THOMPSON, C.J., and MUNSON, J., concur.

NOTES

[*] Judge George T. Shields was a member of the Court of Appeals at the time oral argument was heard on this matter. He is now serving as a judge pro tempore of the court pursuant to RCW 2.06.150.

[1] RCW 51.24.020 provides:

"If injury results to a worker from the deliberate intention of his or her employer to produce such injury, the worker or beneficiary of the worker shall have the privilege to take under this title and also have cause of action against the employer as if this title had not been enacted, for any damages in excess of compensation and benefits paid or payable under this title."

[2] Under RCW 51.24.020, employers' liability for supervisors' acts is premised on established rules of vicarious liability, not on whether the supervisor meets the definition of an employer. Newby v. Gerry, 38 Wash. App. 812, 816 n. 2, 690 P.2d 603 (1984). See Perry v. Beverage, 121 Wash. 652, 658, 209 P. 1102, 214 P. 146 (1922). Therefore, the trial court's third conclusion was in error, and will not be discussed further.

[3] In one limited situation, Washington has not accepted the federal interpretation. International Ass'n of Firefighters, Local 1052 v. Public Empl. Relations Comm'n, 45 Wash. App. 686, 690, 726 P.2d 1260 (1986), review denied, 107 Wash. 2d 1030 (1987). Public employees who are supervisors may join collective bargaining units under the Public Employees' Collective Bargaining Act, RCW 41.56, though the federal law is generally to the contrary.
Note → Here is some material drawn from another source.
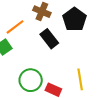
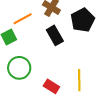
green circle: (31, 80) -> (19, 68), moved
International Ass'n of Fire-fighters, Local 469 v. Yakima, 91 Wash. 2d 101, 587 P.2d 165 (1978).

[4] The NLRA, 29 U.S.C. § 152(11), defines a supervisor as: "[A]ny individual having authority, in the interest of the employer, to hire, transfer, suspend, lay off, recall, promote, discharge, assign, reward, or discipline other employees, or responsibly to direct them, or to adjust their grievances, or effectively to recommend such action, if in connection with the foregoing the exercise of such authority is not of a merely routine or clerical nature, but requires the use of independent judgment."

[5] This second line of cases includes Kyreacos v. Smith, 89 Wash. 2d 425, 429, 572 P.2d 723 (1977); Langness v. Ketonen, 42 Wash. 2d 394, 255 P.2d 551 (1953); Brazier v. Betts, 8 Wash. 2d 549, 558-59, 113 P.2d 34 (1941); Matsuda v. Hammond, 77 Wash. 120, 137 P. 328 (1913); and Kuehn v. White, 24 Wash. App. 274, 277, 600 P.2d 679 (1979).

[6] We point out that Hardy, in setting forth this rule, has not relied on the supervisor/co-worker line of cases, but on the employee/third party line of cases.